There was a scene in this film that could strike humanity the most: in the bathroom scene where Brandon Teena was stripped naked, forced to prove what she really was. This scene alone made a distinct impression on us that questions about ourselves shouldn't be what we are but instead, who we are, thus, making Boys Don't Cry a very good film. A film with a resonance to the world.

Brandon Teena wasn't presented as a lesbian. For other people's eyes, she might assemble herself as a red-blooded lesbian, but for other with intelligence, she's a woman who thinks himself as a man out of the desperation of loneliness and at the brink of frustrations. She dresses like a normal guy, gets boyish haircut, wraps cloth around her breats to make it look like man-chest and stuff a sock in front of her briefs to pull out an ordinary man's bulge. Yet the psyche of it all wasn't a question really of whether she's a lesbian or a girl or a guy; it's all about who she is and what she believes about, that's why we respect her and all the more respectable than people who try to hide within their selves and never coming out of who they really are. Brandon has more courage than most people nowadays with identity crisis, and it takes more spunk and guts to be open in the world full of malice and scrutiny.

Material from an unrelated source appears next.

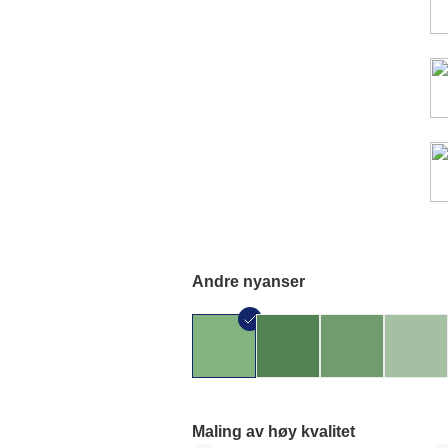
Andre nyanser
Maling av høy kvalitet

Based on a true story, it tells about Brandon Teena (actually Teena Brandon) who escapes his hometown and to Falls City where he was welcomed more so than the place where he came from. People fell for his uncommon boyish charm, and he had dated a girl named Lana. Of course, Brandon was nice and this girl, who had never dated a guy before, also fell for his warm and gentle manner. Even though Brandon was really a girl, he/she knew how to treat a woman, making her more like a woman herself. And when there came a point when Bradon tells Lana that he's really a she, this point eventually tells us that Lana already knows yet at the time doesn't need to know - because what she really need to know was that she fell in love with a person that has a heart, no matter who that person was.

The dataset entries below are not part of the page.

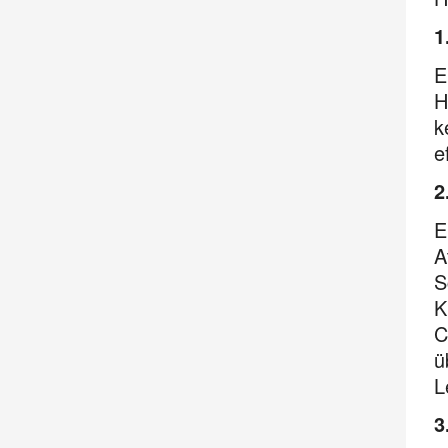
1
E
H
k
e
2
E
A
S
K
C
ü
L
3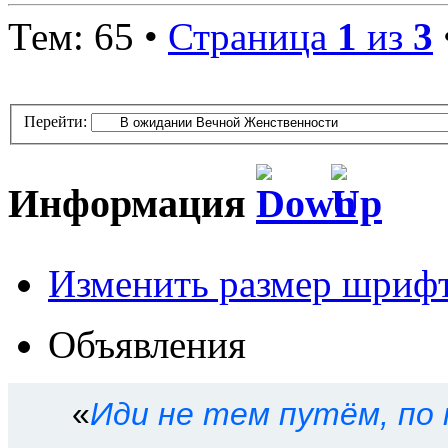
Тем: 65 •
Страница
1
из
3
Перейти:
Информация
Изменить размер шриф
Кто сейчас на форуме
Объявления
Сейчас этот форум просм
Права доступа к форум
«
Иди не тем путём, по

Brandon Teena's life, although short-lived, was a fully-lived life. As John and Tom, Lana's drunkard home buddies, discovered about Brandon's sexuality, they seized her in bathroom and stripped her naked, letting her prove about her own confusions. Yet she was a woman, and John and Tom had taken advantage of her own vulnerability and raped her, and while Brandon escaped and tells the authorities, she was killed to silence her.

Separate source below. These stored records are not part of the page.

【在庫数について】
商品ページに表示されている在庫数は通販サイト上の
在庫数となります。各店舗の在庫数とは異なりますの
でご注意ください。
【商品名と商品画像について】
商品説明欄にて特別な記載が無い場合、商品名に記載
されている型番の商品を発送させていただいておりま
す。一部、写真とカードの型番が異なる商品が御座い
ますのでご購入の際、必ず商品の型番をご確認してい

Boys Don't Cry is both a social study, as well as a love story. It would appear as a sexuality study but the director Kimberly Pierce stunningly subsides sexuality inside a ingenius shell portrait of passion, love, frustrations and the courage and hope to stay true to ourselves. Somehow, it felt like Romeo & Juliet, where both Lana and Brandon were forced to stay hidden in a society of doubt. It also felt like an early Brokeback Mountain, also a tragic rendition of love and loss.

All hail to Hilary Swank for having the deepest sincerity and perseverance in portraying Brandon Teena, a mischevious yet endearing painting on this character. No wonder she grabbed that Oscar Best Actress statuette back in 1999. And also, Chloe Sevigny was such a surprise. The performances in this film was as riveting and powerful as it could be.